In Italia, ad esempio, l'energia elettrica viene prodotta esclusivamente da fonti rinnovabili e fossili e non anche da nucleare. In Francia, invece, domina il nucleare seguito dalle rinnovabili e il termoelettrico è marginale. La Germania, poi, ha recentemente deciso di uscire dal nucleare e di puntare sulle rinnovabili, ma sta sostituendo l'energia elettrica prodotta da nucleare con altra elettricità prodotta da fonti fossili, in particolare da carbone, per superare la fase di passaggio.
Ogni Paese, quindi, ha un differente mix energetico, un differente paniere di fonti che utilizza per produrre energia elettrica. E ogni paniere ha una diversa "intensità di carbonio". Con questa definizione si intende la quantità di CO2, espressa in grammi, che viene emessa per produrre un kWh di energia elettrica. In base al mix energetico usato la differenza tra l'intensità di carbonio di un Paese e l'altro può essere enorme.
I Paesi più green al mondo
Per scoprire l'intensità di carbonio dell'elettricità prodotta in ogni Paese c'è uno strumento open source molto utile: si chiama Electricity Map ed è stato realizzato da Tomorrow, azienda danese che si occupa di raccogliere e aggregare dati sulla produzione elettrica nel mondo. Electricity Map è un progetto ancora decisamente incompleto, ma già molto utile e, soprattutto, facile da usare.

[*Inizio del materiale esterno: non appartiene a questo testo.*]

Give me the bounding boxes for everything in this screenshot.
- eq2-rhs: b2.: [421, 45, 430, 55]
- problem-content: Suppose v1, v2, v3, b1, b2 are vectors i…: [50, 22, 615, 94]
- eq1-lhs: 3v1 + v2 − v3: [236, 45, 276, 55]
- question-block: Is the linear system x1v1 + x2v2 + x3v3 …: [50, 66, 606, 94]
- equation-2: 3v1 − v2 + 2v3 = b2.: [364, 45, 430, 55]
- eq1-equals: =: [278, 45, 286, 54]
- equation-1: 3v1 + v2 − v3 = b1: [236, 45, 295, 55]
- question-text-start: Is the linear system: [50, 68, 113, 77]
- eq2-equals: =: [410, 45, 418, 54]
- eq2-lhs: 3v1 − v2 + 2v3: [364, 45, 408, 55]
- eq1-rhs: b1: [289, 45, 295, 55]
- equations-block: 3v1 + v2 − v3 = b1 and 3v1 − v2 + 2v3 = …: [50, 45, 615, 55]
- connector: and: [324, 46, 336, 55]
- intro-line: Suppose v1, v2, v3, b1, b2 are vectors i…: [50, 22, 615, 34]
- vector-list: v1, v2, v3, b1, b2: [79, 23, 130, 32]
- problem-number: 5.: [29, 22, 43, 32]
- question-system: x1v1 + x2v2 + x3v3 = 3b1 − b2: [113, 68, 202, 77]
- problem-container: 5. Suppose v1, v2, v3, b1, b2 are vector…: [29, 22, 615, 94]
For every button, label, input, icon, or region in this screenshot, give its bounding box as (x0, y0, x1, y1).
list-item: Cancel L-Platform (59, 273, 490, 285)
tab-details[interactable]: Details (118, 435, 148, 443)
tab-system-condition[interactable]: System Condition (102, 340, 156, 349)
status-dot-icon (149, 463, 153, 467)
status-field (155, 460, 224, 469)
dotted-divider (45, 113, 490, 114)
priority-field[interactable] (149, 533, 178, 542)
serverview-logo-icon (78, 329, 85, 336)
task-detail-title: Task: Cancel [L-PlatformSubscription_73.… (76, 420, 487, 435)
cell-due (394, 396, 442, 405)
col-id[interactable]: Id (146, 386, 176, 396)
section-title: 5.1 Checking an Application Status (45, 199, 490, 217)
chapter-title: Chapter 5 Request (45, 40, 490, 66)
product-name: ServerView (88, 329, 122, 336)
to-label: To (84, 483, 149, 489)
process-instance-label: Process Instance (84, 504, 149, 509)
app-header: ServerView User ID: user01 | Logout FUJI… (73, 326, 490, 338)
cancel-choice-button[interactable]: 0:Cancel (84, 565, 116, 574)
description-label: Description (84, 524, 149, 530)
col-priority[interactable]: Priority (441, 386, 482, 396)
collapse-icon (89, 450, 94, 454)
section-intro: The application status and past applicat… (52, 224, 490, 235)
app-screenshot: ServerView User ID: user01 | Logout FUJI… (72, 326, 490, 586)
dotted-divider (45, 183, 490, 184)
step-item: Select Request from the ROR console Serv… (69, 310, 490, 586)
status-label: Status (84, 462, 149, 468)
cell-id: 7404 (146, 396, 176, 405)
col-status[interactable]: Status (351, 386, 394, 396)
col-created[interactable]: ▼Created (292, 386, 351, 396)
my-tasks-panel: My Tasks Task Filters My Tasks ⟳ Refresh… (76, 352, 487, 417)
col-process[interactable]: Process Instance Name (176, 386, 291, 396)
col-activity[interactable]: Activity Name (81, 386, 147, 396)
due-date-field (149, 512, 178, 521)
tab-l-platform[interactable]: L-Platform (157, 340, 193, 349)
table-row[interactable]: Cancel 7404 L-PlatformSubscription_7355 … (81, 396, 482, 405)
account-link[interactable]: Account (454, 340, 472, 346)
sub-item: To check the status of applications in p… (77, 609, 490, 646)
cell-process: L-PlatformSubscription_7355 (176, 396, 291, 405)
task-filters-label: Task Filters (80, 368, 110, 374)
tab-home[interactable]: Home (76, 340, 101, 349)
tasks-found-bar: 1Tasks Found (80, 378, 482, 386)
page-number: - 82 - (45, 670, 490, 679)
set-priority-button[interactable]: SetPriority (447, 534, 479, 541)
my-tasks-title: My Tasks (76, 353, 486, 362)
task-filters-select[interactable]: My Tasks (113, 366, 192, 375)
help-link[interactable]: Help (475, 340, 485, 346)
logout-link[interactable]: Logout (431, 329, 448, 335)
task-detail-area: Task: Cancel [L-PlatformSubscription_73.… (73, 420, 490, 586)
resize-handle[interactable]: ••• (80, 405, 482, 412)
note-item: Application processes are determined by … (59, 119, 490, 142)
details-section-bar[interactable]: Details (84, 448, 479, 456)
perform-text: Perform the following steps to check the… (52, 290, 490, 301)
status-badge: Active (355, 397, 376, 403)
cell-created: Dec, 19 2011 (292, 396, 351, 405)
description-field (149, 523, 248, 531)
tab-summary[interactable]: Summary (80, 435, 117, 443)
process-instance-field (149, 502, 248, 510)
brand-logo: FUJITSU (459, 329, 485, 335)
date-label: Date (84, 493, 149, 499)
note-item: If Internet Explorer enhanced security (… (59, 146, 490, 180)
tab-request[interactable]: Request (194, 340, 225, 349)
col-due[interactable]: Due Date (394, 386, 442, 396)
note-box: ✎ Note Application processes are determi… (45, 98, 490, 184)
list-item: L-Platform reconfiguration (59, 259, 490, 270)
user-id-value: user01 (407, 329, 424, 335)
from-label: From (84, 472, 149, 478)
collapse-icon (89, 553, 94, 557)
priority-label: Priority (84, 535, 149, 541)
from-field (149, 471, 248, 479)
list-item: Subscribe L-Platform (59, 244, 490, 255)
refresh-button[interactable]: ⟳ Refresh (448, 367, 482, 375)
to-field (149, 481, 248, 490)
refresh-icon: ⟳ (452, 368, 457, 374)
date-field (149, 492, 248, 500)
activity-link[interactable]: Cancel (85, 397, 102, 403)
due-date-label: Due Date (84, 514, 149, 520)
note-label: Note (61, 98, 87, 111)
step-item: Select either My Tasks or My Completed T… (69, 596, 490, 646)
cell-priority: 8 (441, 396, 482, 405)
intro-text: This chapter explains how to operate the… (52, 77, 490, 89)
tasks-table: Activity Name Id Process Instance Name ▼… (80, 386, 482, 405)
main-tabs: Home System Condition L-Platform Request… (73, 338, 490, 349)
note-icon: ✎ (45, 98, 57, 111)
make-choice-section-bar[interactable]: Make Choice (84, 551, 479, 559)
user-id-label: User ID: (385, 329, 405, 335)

Ogni Paese viene rappresentato con un colore diverso: quelli dove l'intensità di carbonio è bassa sono rappresentati in verde, quelli dove è alta in marrone scuro, con tutte le sfumature del caso in una scala che va da zero CO2 per kWh a 800 grammi di CO2 per kWh. Ma la mappa fa anche qualcosa in più, perché distingue, per ogni Paese, tra energia effettivamente rinnovabile ed energia prodotta "a basse emissioni". Il colore assegnato al Paese, però, dipende esclusivamente dai grammi di CO2 necessari per produrre un kWh di elettricità.
La zona con l'intensità di carbonio minore, tra quelle censite su Electricity Map, è il centro della Norvegia: appena 22 grammi di CO2 per kWh in media. Nel sudovest della Norvegia, però, si sale già a 57 grammi. Molto bene anche la Francia, con 25 grammi di CO2 per kWh, ma solo grazie all'uso massiccio del nucleare tanto che la quota di produzione da fonti rinnovabili si ferma al 27% (meno che in Italia).

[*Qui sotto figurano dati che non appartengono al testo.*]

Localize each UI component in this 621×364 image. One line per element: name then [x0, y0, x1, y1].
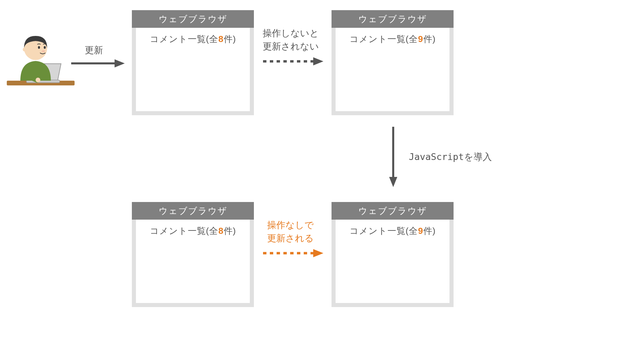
browser-body: コメント一覧(全8件) — [132, 28, 254, 115]
browser-body: コメント一覧(全8件) — [132, 220, 254, 307]
arrow-solid-down — [386, 127, 400, 188]
comment-suffix: 件) — [224, 34, 236, 44]
comment-count: 8 — [218, 34, 223, 44]
comment-line: コメント一覧(全9件) — [336, 33, 449, 45]
svg-point-4 — [23, 47, 27, 52]
comment-count: 9 — [418, 34, 423, 44]
browser-title: ウェブブラウザ — [332, 202, 454, 220]
comment-count: 9 — [418, 226, 423, 236]
comment-count: 8 — [218, 226, 223, 236]
label-no-update-line2: 更新されない — [263, 41, 319, 52]
svg-point-6 — [44, 46, 46, 49]
comment-suffix: 件) — [423, 226, 436, 236]
svg-marker-15 — [313, 249, 323, 257]
label-no-update-line1: 操作しないと — [263, 28, 319, 38]
svg-marker-11 — [313, 57, 323, 65]
svg-marker-9 — [115, 59, 125, 67]
label-auto-update-line1: 操作なしで — [267, 220, 314, 230]
label-auto-update: 操作なしで 更新される — [267, 219, 314, 245]
browser-title: ウェブブラウザ — [132, 10, 254, 28]
label-no-update: 操作しないと 更新されない — [263, 27, 319, 53]
label-update: 更新 — [85, 44, 103, 57]
label-auto-update-line2: 更新される — [267, 233, 314, 243]
comment-prefix: コメント一覧(全 — [349, 226, 418, 236]
browser-body: コメント一覧(全9件) — [332, 28, 454, 115]
arrow-dashed-right-orange — [263, 248, 324, 258]
arrow-dashed-right-gray — [263, 56, 324, 66]
diagram-stage: 更新 ウェブブラウザ コメント一覧(全8件) 操作しないと 更新されない ウェブ… — [0, 0, 621, 364]
browser-body: コメント一覧(全9件) — [332, 220, 454, 307]
comment-prefix: コメント一覧(全 — [150, 34, 219, 44]
comment-line: コメント一覧(全9件) — [336, 225, 449, 237]
svg-point-2 — [36, 78, 40, 82]
svg-point-5 — [38, 46, 40, 49]
browser-box-top-right: ウェブブラウザ コメント一覧(全9件) — [332, 10, 454, 115]
comment-line: コメント一覧(全8件) — [136, 225, 250, 237]
comment-suffix: 件) — [423, 34, 436, 44]
comment-suffix: 件) — [224, 226, 236, 236]
comment-prefix: コメント一覧(全 — [349, 34, 418, 44]
browser-box-bottom-right: ウェブブラウザ コメント一覧(全9件) — [332, 202, 454, 307]
arrow-solid-right-1 — [71, 58, 125, 68]
user-illustration — [7, 30, 75, 98]
browser-box-top-left: ウェブブラウザ コメント一覧(全8件) — [132, 10, 254, 115]
svg-point-7 — [42, 50, 45, 52]
browser-title: ウェブブラウザ — [132, 202, 254, 220]
svg-marker-13 — [389, 177, 397, 187]
browser-box-bottom-left: ウェブブラウザ コメント一覧(全8件) — [132, 202, 254, 307]
comment-line: コメント一覧(全8件) — [136, 33, 250, 45]
label-javascript: JavaScriptを導入 — [409, 151, 492, 163]
comment-prefix: コメント一覧(全 — [150, 226, 219, 236]
browser-title: ウェブブラウザ — [332, 10, 454, 28]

A proposito dell'Italia, nella mappa di Tomorrow il nostro Paese viene diviso in sei aree:
- Settentrione: 273 grammi, 56% a basse emissioni, 42% rinnovabili
- Centronord: 261 grammi, 59% a basse emissioni, 59% rinnovabili
- Centrosud: 330 grammi, 52% a basse emissioni, 51% rinnovabili
- Meridione: 369 grammi, 39% a basse emissioni, 39% rinnovabili
- Sicilia: 324 grammi, 44% a basse emissioni, 44% rinnovabili
- Sardegna: 448 grammi, 33% a basse emissioni, 33% rinnovabili
La bassa intensità di carbonio registrata al nord e centro Italia deriva dalla presenza di numerose centrali idroelettriche al nord (e dal fatto che le centrali idroelettriche hanno un'efficienza altissima) e anche geotermiche al centro.